Every week I get at least one email from a guy who wants to become a snowboard photographer. They want to know what I did to get where I am now. The answer is simple. Shoot and submit. I used to take photos of my friends on weekends and then send them to the mags. I shot with an old manual camera on cheap print film and processed in 24 hours at the drug store. Then I would send a self addressed stamped envelope to Jon Foster, TWS photo editor back then, with all my jems. I had no clue what I was doing, and I’m sure it showed. Here is a photo I took of Devun Walsh on Blackcomb in ’92 that I submitted to TWS. It would have been one of my first submissions. Devun and I were just weekend warriors back then.

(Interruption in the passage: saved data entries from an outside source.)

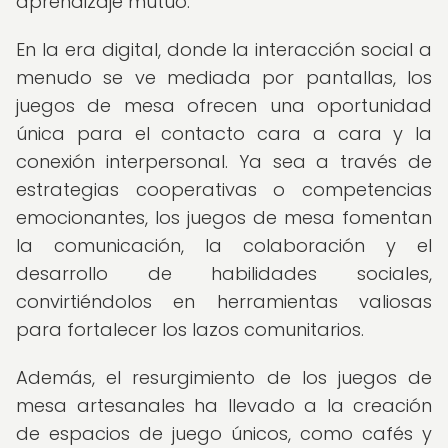
aprendizaje mutuo.
En la era digital, donde la interacción social a
menudo se ve mediada por pantallas, los
juegos de mesa ofrecen una oportunidad
única para el contacto cara a cara y la
conexión interpersonal. Ya sea a través de
estrategias cooperativas o competencias
emocionantes, los juegos de mesa fomentan
la comunicación, la colaboración y el
desarrollo de habilidades sociales,
convirtiéndolos en herramientas valiosas
para fortalecer los lazos comunitarios.
Además, el resurgimiento de los juegos de
mesa artesanales ha llevado a la creación
de espacios de juego únicos, como cafés y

In 1993 I had been shooting skate & snow photos for about a year and had a few shots published in a local zine that you could pick up at the local skate/snow shop. At this time I had saved up enough extra cash to buy a used fisheye lens. Excited to try it out, I took it to Whistler on one of my weekend trips. I remember telling this girl I knew that the closer you hold the lens to something, the bigger it would look. She thought that was great, lifted her shirt and said “make this look bigger then." From that moment I fell in love with the fisheye. The following day I shot this photo of Nova Scotian transplant Scott Doucette at the Camp of Champions. “Douce” is now back in Nova Scotia where he runs a record label with his boy Trevor Andrew and doing quite well.

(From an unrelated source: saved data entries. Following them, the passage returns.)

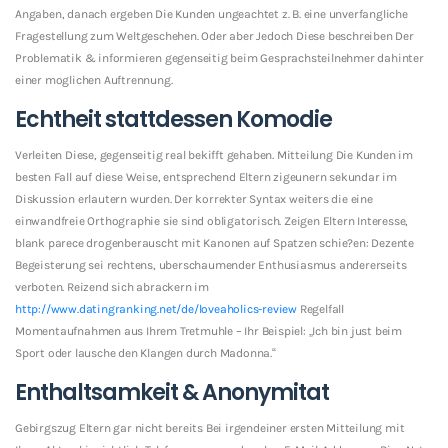
Angaben, danach ergeben Die Kunden ungeachtet z. B. eine unverfangliche
Fragestellung zum Weltgeschehen. Oder aber Jedoch Diese beschreiben Der
Problematik & informieren gegenseitig beim Gesprachsteilnehmer dahinter
einer moglichen Auftrennung.
Echtheit stattdessen Komodie
Verleiten Diese, gegenseitig real bekifft gehaben. Mitteilung Die Kunden im
besten Fall auf diese Weise, entsprechend Eltern zigeunern sekundar im
Diskussion erlautern wurden. Der korrekter Syntax weiters die eine
einwandfreie Orthographie sie sind obligatorisch. Zeigen Eltern Interesse,
blank parece drogenberauscht mit Kanonen auf Spatzen schie?en: Dezente
Begeisterung sei rechtens, uberschaumender Enthusiasmus andererseits
verboten. Reizend sich abrackern im
http://www.datingranking.net/de/loveaholics-review
Regelfall
Momentaufnahmen aus Ihrem Tretmuhle – Ihr Beispiel: „Ich bin just beim
Sport oder lausche den Klangen durch Madonna.“
Enthaltsamkeit & Anonymitat
Gebirgszug Eltern gar nicht bereits Bei irgendeiner ersten Mitteilung mit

One day in 1995 I was talking with Kevin Sansalone and he told me that some backcountry hikers told him of a zone behind Mt. Seymour that we could hike to and build jumps. Only a few people would go back there each month so most days would be untracked. We woke up one sunny day and decided to check it out along with Devun Walsh. I remember post-holing a trail up in knee-deep powder for about 30 minutes before stopping to build a jump on a knuckle we found. I set up and starting shooting. Devun yelled for me to come up to where he was dropping in from and have a look. "Wow, you can see the city from here!" I spent the rest of the session shooting from behind, showcasing Vancouver in the background. It was on this day that the “city-booter” was born and from that day on, countless pros and wannabes have hiked this popular zone, turning the Seymour Backcountry into a household name.

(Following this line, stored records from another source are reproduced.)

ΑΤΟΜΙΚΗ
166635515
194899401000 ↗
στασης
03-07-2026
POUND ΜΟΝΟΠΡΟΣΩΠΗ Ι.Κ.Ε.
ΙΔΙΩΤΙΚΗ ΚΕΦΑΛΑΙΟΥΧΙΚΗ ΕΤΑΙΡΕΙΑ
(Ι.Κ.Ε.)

In 1997, a group of us built this jump for the first time in the Mt. Seymour Backcountry and had Ross Steffy there to film it for Mack Dawg. Our crew was Rob Dow, Devun Walsh, Graham Clements and visiting pro Joey McGuire. Devun and Joey killed it with all kinds of 3’s and 5's while Dow launched picture perfect methods for my camera. He wasn’t too concerned about the video shot since he didn’t have a spot in the movie. This photo was published as a Vans ad and won the “best ad” award in Visual Arts magazine. Later that year, a photo I shot of Joey ended up on the cover of Snowboarder Magazine, and ever since the jump has been known as the McGuire hit.
For a few years around 1998 Rob Dow and Devun Walsh shared a basement suite of a house. Upstairs lived Dave Cashen and Graham Clements. This house, on Chesterfield Avenue in North Vancouver was known in the local snowboard community as the Chesterfield House. These guys didn’t hold parties at the Chesterfield house, parties found the Chesterfield house. Every night was a new adventure, you just never knew who was gonna show up and what was gonna be lit on fire, stolen, broken or flipped upside down. One night we were all hanging out drinking and cabbed it downtown for the last 2 hours of the hip hop night at the Red Lounge. When we returned to the house all the doors downstairs were broken off the hinges and laying in the front yard. The kitchen floor was covered in broken glass and no one had any idea of what happened. It was just another weird night at the Chesterfield house. The next morning we woke up to sunny skies and headed to Whistler to shoot photos. I remember riding up the peak chair with Dev and he told me that he was still pretty drunk and not down to shoot. That was until he got off the chair, and saw this cliff waiting for him on the backside. This was a pretty big cliff to stomp when you're cross eyed.